By: Alex Konrad
Quora, the popular questions and answers website, says it has the largest library of first-hand knowledge and second largest library on the Web overall, after Wikipedia. But while Wikipedia stays independent with the support of a non-profit foundation, Quora’s backed by major venture investors like Peter Thiel. So how does Quora keep them happy? By taking on a whole lot more money.
Quora announced Wednesday that it’s raised $80 million in a Series C round led by Tiger Global. Existing investors Benchmark, Matrix Partners, North Bridge Venture Partners and Peter Thiel have all re-invested in the site, which Quora says could be enough money to finally break even and turn a profit–or at least be the last money it needs to raise.

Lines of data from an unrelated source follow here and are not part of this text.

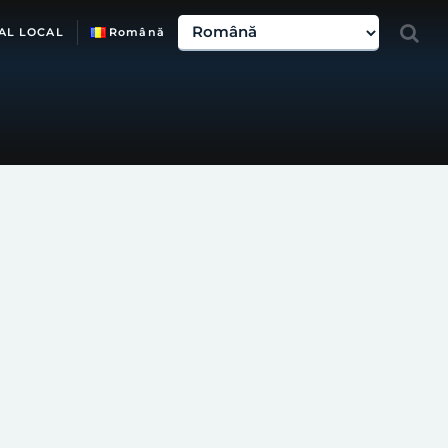
AL LOCAL
Română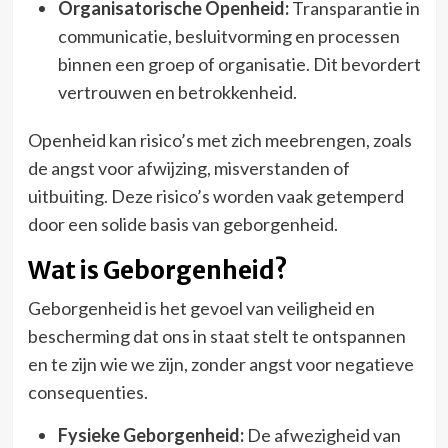
Organisatorische Openheid:
Transparantie in
communicatie, besluitvorming en processen
binnen een groep of organisatie. Dit bevordert
vertrouwen en betrokkenheid.
Openheid kan risico’s met zich meebrengen, zoals
de angst voor afwijzing, misverstanden of
uitbuiting. Deze risico’s worden vaak getemperd
door een solide basis van geborgenheid.
Wat is Geborgenheid?
Geborgenheid is het gevoel van veiligheid en
bescherming dat ons in staat stelt te ontspannen
en te zijn wie we zijn, zonder angst voor negatieve
consequenties.
Fysieke Geborgenheid:
De afwezigheid van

“The main thing we are going to do with the money is make sure Quora lasts forever,” says Marc Bodnick, head of business operations. “We are permanent, a prominent library, and we will stay independent forever. The company intends that for the long term and to not be acquired. So we will keep most of this money as insurance.”
Quora says it’s got 400,000 topics on the site and that popular writers on the site can get as many as a million page views in a month, but the site famously doesn’t reveal it’s exact traffic totals. Quora had raised $50 million at a reported $400 million valuation in 2012. Bodnick wouldn’t put a tag on the new valuation this time, just saying it’s higher than the last, but it wouldn’t be unreasonable to think the company has significantly grown that valuation by as much as 100%, which would peg it more at $800 million. (Other early reports have it even a little higher.)
Cofounder Adam D’Angelo has invested his own money in the company in the past, and wrote in some Quora answers today that the company still had money left over from its last raise but was approached by Tiger. What’s less clear, however, is Tiger’s motivation. Bodnick says Tiger star investor Lee Fixel led the deal but won’t take a board seat; he also affirmed that Quora’s not planning to go public in the next several years. “We will stay a private company for the medium term, I don’t anticipate being public for a while. And we will monetize sometime for the medium term,” Bodnick says.
So is Tiger in an ultra-long game? Or is there something altruistic about this large an investment on a long timetable? Fixel didn’t respond to a request for comment, but Bodnick says that the company couldn’t retain the top talent it does and grow at the same pace if it went the Wikipedia non-profit route. “We have the best engineering and design team at our scale. A private company is the best way to organize something like this.”
Quora plans to spend some of the money, though, on the usual cases–product development and continued improvements in mobile, where the company gets 40% of its traffic. It will also begin to consider how to make revenue, though Bodnick stressed the company’s early into that strategic scheming. Revenue would likely come, however, from some sort of advertising set-up, as direct-intent visitors, the 1/3 of Quora users who are going to the site with a specific question, might get matched with answers from advertisers.
Could Quora end up with sponsored posts at the top of its pages? “I don’t think we will ever compromise the mission of the company,” Bodnick says. “The best answers will still go on top, the worst answers get shoved off the page.”
Quora would also seem to have opportunity to make cash through promoting certain experts or brands as preferred answerers, or by matchmaking those promoters by a topic. Bodnick says such tactics could be possible, but that the moneymakers won’t come to dominate the site. “We wouldn’t want someone from a company to have unfair advantage to curation or quality signal.”
In the meantime, Quora will also build out its presence in other languages while beefing up its development staff. And Quora’s top answer for why it’s doing it all? From Bodnick and D’Angelo, the repeat answer is “forever.”